Many of our OFWs, it must be noted, do not have access to a financial-literacy program that should come from the government or any advocacy group. Without that, the OFWs are bound to continue with their wasteful spending ways that do not take into consideration their future well-being.
Stories abound about OFW families facing bleak prospects once their principal end the workers’ stint abroad. Having failed to save for their future because of their wasteful ways, these OFW families become mendicants in their own neighborhood. And with nary an income, they are reduced to dwelling on “what ifs.” Which is a pity considering that they once were branded as modern-day heroes and saviors of the economy. What kind of life awaits them when they have not learned the rudiments of saving for their future, or simply of saving part of their income? This is a challenge the administration should seriously consider—to show its gratitude, to say the least, to those who saved the country from economic ruin.
OFW remittances, now averaging $1.5 billion a month, boost the country’s flagging dollar reserves on account of its mounting trade deficit. Without this hefty contribution from the overseas workers, the government could have come under the same money woes that characterized the last years of the Marcos government. At the time, the country, having lost its financial credibility, had to buy the dollars from the informal market and had these flown to Hong Kong where the letter of credits for the imports were then sourced. Thus was born the so-called Binondo Central Bank manned by then-trade minister Roberto Ongpin who has, of late, reinvented himself as a heavy hitter in the stock market.
It is incumbent upon the government to ensure that the OFWs get to know about the investment instruments they can invest their money in, while the going is still good. It is equally important for the government to see to it that these OFWs get the kind of investment advice that should serve them in their twilight years, when the need for a nest egg becomes much more pronounced. While there are financial-literacy programs that some government agencies come up with or breast-beat about, the fact is the investment bug has not caught on as can be evidenced by the increasing number of OFW families at their wits’ end trying to make ends meet.

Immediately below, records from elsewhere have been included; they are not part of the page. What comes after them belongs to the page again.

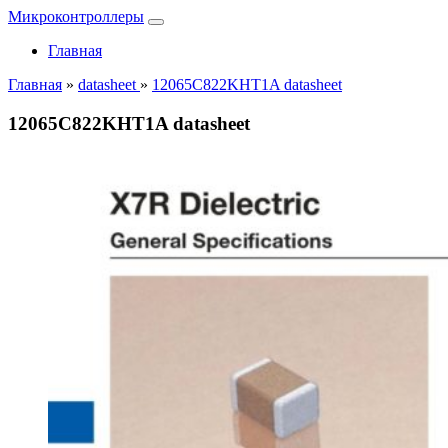
Микроконтроллеры
Главная
Главная
»
datasheet
»
12065C822KHT1A datasheet
12065C822KHT1A datasheet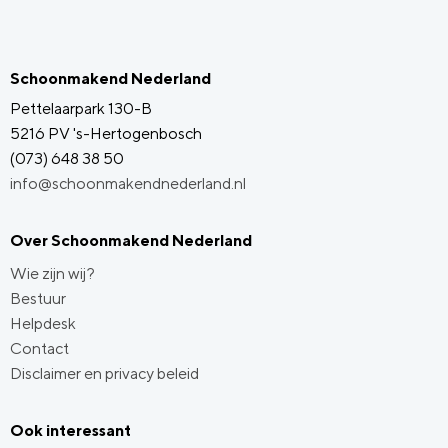
Schoonmakend Nederland
Pettelaarpark 130-B
5216 PV 's-Hertogenbosch
(073) 648 38 50
info@schoonmakendnederland.nl
Over Schoonmakend Nederland
Wie zijn wij?
Bestuur
Helpdesk
Contact
Disclaimer en privacy beleid
Ook interessant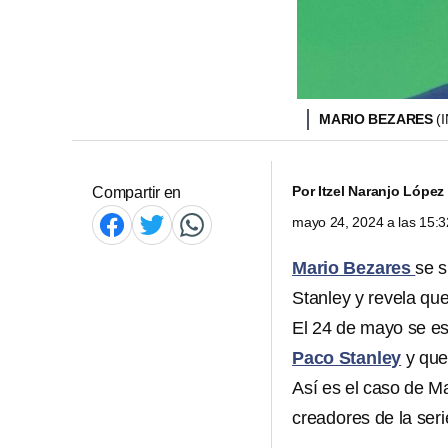
MARIO BEZARES
(
Por
Itzel Naranjo López
Compartir en
mayo 24, 2024 a las 15:
Mario Bezares
se s
Stanley y revela qu
El 24 de mayo se es
Paco Stanley
y que
Así es el caso de
Ma
creadores de la ser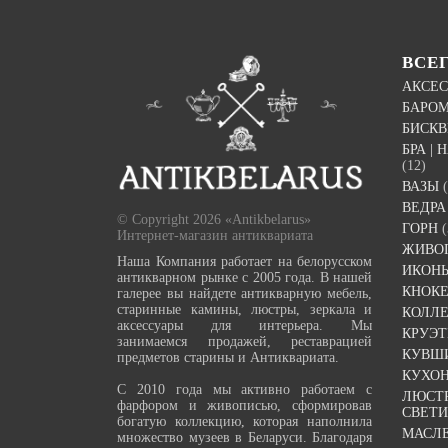
ВСЕ
АКСЕС
БАРО
БИСК
БРА |
(12)
ВАЗЫ
ВЕДРА
© Copyright 2026 «Antikbelarus»
ГОРН
(
Интернет-магазин антиквариата
ЖИВО
Наша Компания работает на белорусском
ИКОН
антикварном рынке с 2005 года. В нашей
КНОК
галерее вы найдете антикварную мебель,
старинные камины, люстры, зеркала и
КОЛЛ
аксессуары для интерьера. Мы
КРУЭ
занимаемся продажей, реставрацией
КУВШ
предметов старины и Антиквариата.
КУХО
С 2010 года мы активно работаем с
ЛЮСТР
фарфором и живописью, сформировав
СВЕТ
богатую коллекцию, которая наполнила
МАСЛ
множество музеев в Беларуси. Благодаря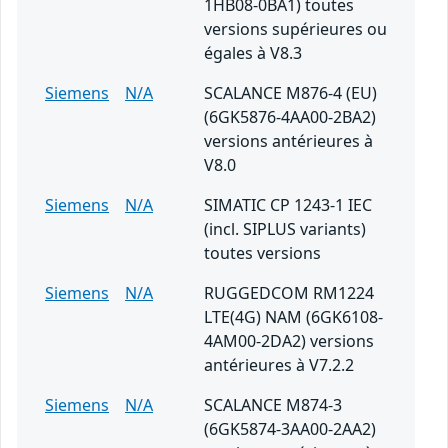
1HB08-0BA1) toutes
versions supérieures ou
égales à V8.3
Siemens
N/A
SCALANCE M876-4 (EU)
(6GK5876-4AA00-2BA2)
versions antérieures à
V8.0
Siemens
N/A
SIMATIC CP 1243-1 IEC
(incl. SIPLUS variants)
toutes versions
Siemens
N/A
RUGGEDCOM RM1224
LTE(4G) NAM (6GK6108-
4AM00-2DA2) versions
antérieures à V7.2.2
Siemens
N/A
SCALANCE M874-3
(6GK5874-3AA00-2AA2)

This lack of concern from the government on the need to provide financial literacy for the 10 million-plus OFWs could be traced to the number of failed finances of many OFW families. How come there has been no visible effort from the government to make sure these OFWs distinguish, for instance, the difference between “need” and “want?” It is simply mind-boggling for the government not to reach out to the OFWs on this score. OFW families should have basic financial-literacy programs in place, such that they get to know that sometimes what they “want” (which could be a higher-priced car) could actually be taken care of by knowing what they “need,” which is that they need just a vehicle, no matter how lowly or cheap it may look.
Sad to say, the government appears to have failed in this because its concerns were only focused on the dollars that these workers remit. It is time, therefore, for the government to stop the lip service and address in earnest our OFWs concerns, foremost of which is to help them to have a grasp of financial instruments. This should no longer be a difficult task, considering that many overseas workers’ families have now become all too familiar with the subprime meltdown, the trillions in dollars and euros that the United States and the European zone pumped into their respective banking institutions and prospects of another Big Depression.
Perhaps, it is time, too, for the government to save the OFWs from the likes of the Legacy scam where high-interest rates proffered on hapless victims made them form a beeline to the bank, not knowing that the banking group has failed the test on solvency, liquidity and capital ratios. It is sad to note here that many of the victims who fell prey to the scam were overseas workers. A friend told me that an OFW from Canada was hysterical after the news of the Legacy group’s closure brought her P2.5-million savings to just the maximum limit of bank insurance, plus the frayed nerves that went with the hassle of talking to government regulators.